AX has some specific and some ways how dealing with them. For example, you can easily call X++ methods on another machine (client <-> server), but it obviously takes much more time than calling normal methods. To avoid excessive client/server calls, AX has some patterns and frameworks, e.g. to collect user input on client, pack it, send it to server and do all processing there. If you're not aware of why it's done, it may make no sense to you.
Great to know . " It's also not true at all that every class is for an independent process - on the contrary, many processes use dozens of classes and some (general-enough) classes are used in thousands of processes.
I agree that a lot of code in AX isn't very object-oriented, but it's fault of developers, not of X++. You don't have to, and shouldn't, follow bad patterns in code AX codebase." this part was really helpful, i ll do everything as it was c# not worrying about how its actually done in the AX codebase. the ax codebase was what was troubling me. TY :)

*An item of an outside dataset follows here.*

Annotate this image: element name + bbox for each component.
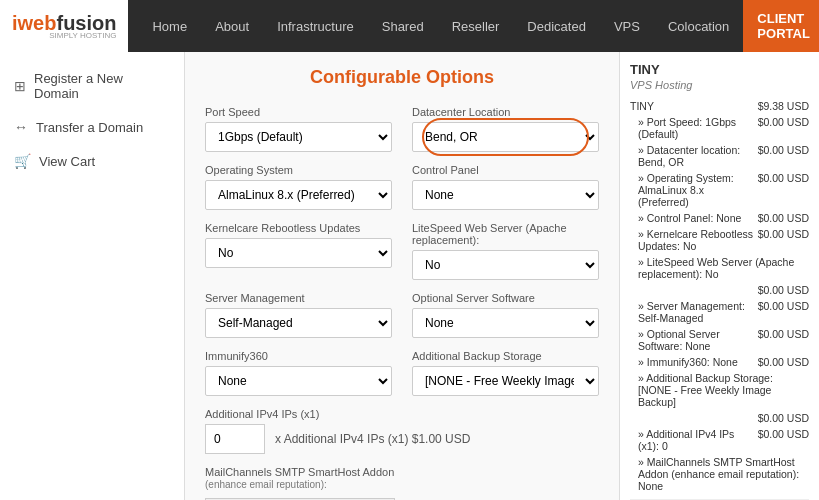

What exactly do you miss in X++ regarding classes? It's all normal - inheritance, polymorphism, interfaces, you name it. I didn't get what else you need. Of course, you won't find many features that you're used to in C#, but none of them is necessary for OOP.
It's also not true at all that every class is for an independent process - on the contrary, many processes use dozens of classes and some (general-enough) classes are used in thousands of processes.
I agree that a lot of code in AX isn't very object-oriented, but it's fault of developers, not of X++. You don't have to, and shouldn't, follow bad patterns in code AX codebase.